-- MATERIAL FOR THIS TASK follows --

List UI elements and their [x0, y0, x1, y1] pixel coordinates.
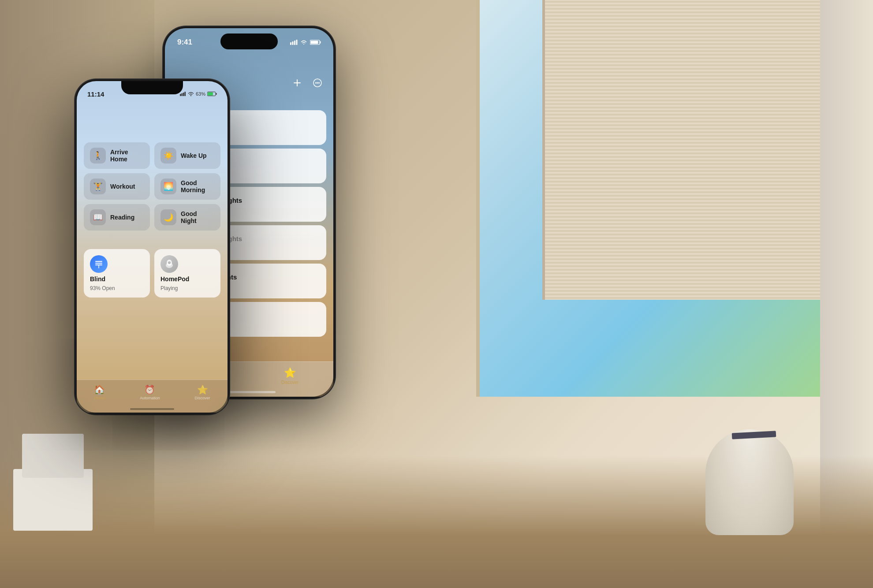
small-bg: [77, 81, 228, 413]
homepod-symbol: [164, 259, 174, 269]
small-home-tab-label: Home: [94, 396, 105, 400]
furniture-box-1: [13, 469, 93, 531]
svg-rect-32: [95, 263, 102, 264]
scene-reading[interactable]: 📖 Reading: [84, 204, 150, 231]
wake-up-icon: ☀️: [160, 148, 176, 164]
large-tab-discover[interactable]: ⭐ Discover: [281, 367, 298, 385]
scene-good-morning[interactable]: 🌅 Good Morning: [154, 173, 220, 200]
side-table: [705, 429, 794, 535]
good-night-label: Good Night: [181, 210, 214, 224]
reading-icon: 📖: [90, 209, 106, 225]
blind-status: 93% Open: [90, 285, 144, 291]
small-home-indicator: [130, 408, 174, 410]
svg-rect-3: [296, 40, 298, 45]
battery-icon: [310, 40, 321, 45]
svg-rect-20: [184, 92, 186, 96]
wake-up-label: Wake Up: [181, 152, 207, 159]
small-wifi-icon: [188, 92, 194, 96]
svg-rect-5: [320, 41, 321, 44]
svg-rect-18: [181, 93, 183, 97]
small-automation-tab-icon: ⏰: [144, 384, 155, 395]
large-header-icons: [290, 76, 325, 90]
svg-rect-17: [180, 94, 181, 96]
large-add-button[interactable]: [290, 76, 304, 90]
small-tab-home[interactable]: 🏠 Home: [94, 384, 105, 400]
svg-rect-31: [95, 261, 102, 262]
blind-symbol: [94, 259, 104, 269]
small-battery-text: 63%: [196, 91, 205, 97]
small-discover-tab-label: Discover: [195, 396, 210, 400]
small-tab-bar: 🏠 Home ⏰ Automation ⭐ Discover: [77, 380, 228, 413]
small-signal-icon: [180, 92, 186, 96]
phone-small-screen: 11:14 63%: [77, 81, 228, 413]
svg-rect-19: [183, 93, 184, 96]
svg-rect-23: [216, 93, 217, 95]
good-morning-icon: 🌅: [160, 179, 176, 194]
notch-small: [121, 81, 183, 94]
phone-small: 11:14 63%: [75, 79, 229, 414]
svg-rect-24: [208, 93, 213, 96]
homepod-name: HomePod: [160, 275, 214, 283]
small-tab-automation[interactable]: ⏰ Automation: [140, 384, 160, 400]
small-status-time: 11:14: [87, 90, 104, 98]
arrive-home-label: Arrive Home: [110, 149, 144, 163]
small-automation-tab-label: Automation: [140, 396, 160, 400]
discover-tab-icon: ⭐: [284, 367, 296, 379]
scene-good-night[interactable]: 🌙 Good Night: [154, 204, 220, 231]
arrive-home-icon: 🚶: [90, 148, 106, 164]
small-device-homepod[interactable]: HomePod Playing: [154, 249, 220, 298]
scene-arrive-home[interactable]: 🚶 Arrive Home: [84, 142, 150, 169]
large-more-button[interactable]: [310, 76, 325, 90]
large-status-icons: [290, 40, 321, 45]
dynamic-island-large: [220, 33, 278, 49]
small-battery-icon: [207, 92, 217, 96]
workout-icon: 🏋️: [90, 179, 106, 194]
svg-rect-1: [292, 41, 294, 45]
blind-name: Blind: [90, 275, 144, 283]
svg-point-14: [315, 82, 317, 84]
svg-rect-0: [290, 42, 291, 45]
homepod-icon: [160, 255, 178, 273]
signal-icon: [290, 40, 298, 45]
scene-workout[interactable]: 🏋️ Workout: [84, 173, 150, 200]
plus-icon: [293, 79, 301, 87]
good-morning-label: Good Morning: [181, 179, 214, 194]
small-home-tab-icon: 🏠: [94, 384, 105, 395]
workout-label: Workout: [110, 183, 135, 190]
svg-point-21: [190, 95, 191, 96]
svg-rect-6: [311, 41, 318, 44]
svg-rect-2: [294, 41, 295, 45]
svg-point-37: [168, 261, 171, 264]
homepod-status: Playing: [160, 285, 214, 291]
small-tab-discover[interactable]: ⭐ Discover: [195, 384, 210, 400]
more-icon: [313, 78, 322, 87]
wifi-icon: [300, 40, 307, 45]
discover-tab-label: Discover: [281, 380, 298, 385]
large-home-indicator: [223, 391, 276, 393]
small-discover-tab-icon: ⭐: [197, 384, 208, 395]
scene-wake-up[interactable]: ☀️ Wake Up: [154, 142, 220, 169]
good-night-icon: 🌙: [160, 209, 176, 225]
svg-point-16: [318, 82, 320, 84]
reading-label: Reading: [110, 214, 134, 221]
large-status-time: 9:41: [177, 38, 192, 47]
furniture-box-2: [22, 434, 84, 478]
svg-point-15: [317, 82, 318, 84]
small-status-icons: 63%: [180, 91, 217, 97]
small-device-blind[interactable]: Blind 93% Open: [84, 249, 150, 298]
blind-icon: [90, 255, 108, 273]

-- MATERIAL FOR THIS TASK concluded --

• _WHAT IS REQUIRED_: Apart from the pictures, the material above has to be repeated exactly.

• _SOLVED PROBLEM_:
List UI elements and their [x0, y0, x1, y1] pixel coordinates.
small-bg: [77, 81, 228, 413]
homepod-symbol: [164, 259, 174, 269]
small-home-tab-label: Home: [94, 396, 105, 400]
furniture-box-1: [13, 469, 93, 531]
svg-rect-32: [95, 263, 102, 264]
scene-reading[interactable]: 📖 Reading: [84, 204, 150, 231]
wake-up-icon: ☀️: [160, 148, 176, 164]
large-tab-discover[interactable]: ⭐ Discover: [281, 367, 298, 385]
scene-good-morning[interactable]: 🌅 Good Morning: [154, 173, 220, 200]
side-table: [705, 429, 794, 535]
good-night-label: Good Night: [181, 210, 214, 224]
reading-icon: 📖: [90, 209, 106, 225]
blind-status: 93% Open: [90, 285, 144, 291]
small-home-indicator: [130, 408, 174, 410]
svg-rect-3: [296, 40, 298, 45]
battery-icon: [310, 40, 321, 45]
svg-rect-20: [184, 92, 186, 96]
wake-up-label: Wake Up: [181, 152, 207, 159]
small-wifi-icon: [188, 92, 194, 96]
svg-rect-5: [320, 41, 321, 44]
svg-rect-18: [181, 93, 183, 97]
small-automation-tab-icon: ⏰: [144, 384, 155, 395]
large-header-icons: [290, 76, 325, 90]
svg-rect-17: [180, 94, 181, 96]
large-add-button[interactable]: [290, 76, 304, 90]
small-tab-home[interactable]: 🏠 Home: [94, 384, 105, 400]
svg-rect-31: [95, 261, 102, 262]
blind-symbol: [94, 259, 104, 269]
small-battery-text: 63%: [196, 91, 205, 97]
small-discover-tab-label: Discover: [195, 396, 210, 400]
small-tab-bar: 🏠 Home ⏰ Automation ⭐ Discover: [77, 380, 228, 413]
small-signal-icon: [180, 92, 186, 96]
phone-small-screen: 11:14 63%: [77, 81, 228, 413]
svg-rect-19: [183, 93, 184, 96]
svg-rect-23: [216, 93, 217, 95]
good-morning-icon: 🌅: [160, 179, 176, 194]
notch-small: [121, 81, 183, 94]
phone-small: 11:14 63%: [75, 79, 229, 414]
svg-rect-24: [208, 93, 213, 96]
homepod-name: HomePod: [160, 275, 214, 283]
small-tab-automation[interactable]: ⏰ Automation: [140, 384, 160, 400]
small-status-time: 11:14: [87, 90, 104, 98]
arrive-home-label: Arrive Home: [110, 149, 144, 163]
small-automation-tab-label: Automation: [140, 396, 160, 400]
discover-tab-icon: ⭐: [284, 367, 296, 379]
scene-good-night[interactable]: 🌙 Good Night: [154, 204, 220, 231]
arrive-home-icon: 🚶: [90, 148, 106, 164]
small-device-homepod[interactable]: HomePod Playing: [154, 249, 220, 298]
scene-arrive-home[interactable]: 🚶 Arrive Home: [84, 142, 150, 169]
large-more-button[interactable]: [310, 76, 325, 90]
large-status-icons: [290, 40, 321, 45]
dynamic-island-large: [220, 33, 278, 49]
small-battery-icon: [207, 92, 217, 96]
workout-icon: 🏋️: [90, 179, 106, 194]
svg-rect-1: [292, 41, 294, 45]
blind-name: Blind: [90, 275, 144, 283]
svg-point-14: [315, 82, 317, 84]
svg-rect-0: [290, 42, 291, 45]
homepod-icon: [160, 255, 178, 273]
signal-icon: [290, 40, 298, 45]
scene-workout[interactable]: 🏋️ Workout: [84, 173, 150, 200]
plus-icon: [293, 79, 301, 87]
good-morning-label: Good Morning: [181, 179, 214, 194]
small-home-tab-icon: 🏠: [94, 384, 105, 395]
workout-label: Workout: [110, 183, 135, 190]
svg-point-21: [190, 95, 191, 96]
svg-rect-6: [311, 41, 318, 44]
svg-rect-2: [294, 41, 295, 45]
svg-point-37: [168, 261, 171, 264]
homepod-status: Playing: [160, 285, 214, 291]
small-tab-discover[interactable]: ⭐ Discover: [195, 384, 210, 400]
more-icon: [313, 78, 322, 87]
wifi-icon: [300, 40, 307, 45]
discover-tab-label: Discover: [281, 380, 298, 385]
large-home-indicator: [223, 391, 276, 393]
small-discover-tab-icon: ⭐: [197, 384, 208, 395]
scene-wake-up[interactable]: ☀️ Wake Up: [154, 142, 220, 169]
good-night-icon: 🌙: [160, 209, 176, 225]
svg-point-16: [318, 82, 320, 84]
reading-label: Reading: [110, 214, 134, 221]
large-status-time: 9:41: [177, 38, 192, 47]
furniture-box-2: [22, 434, 84, 478]
svg-point-15: [317, 82, 318, 84]
small-status-icons: 63%: [180, 91, 217, 97]
small-device-blind[interactable]: Blind 93% Open: [84, 249, 150, 298]
blind-icon: [90, 255, 108, 273]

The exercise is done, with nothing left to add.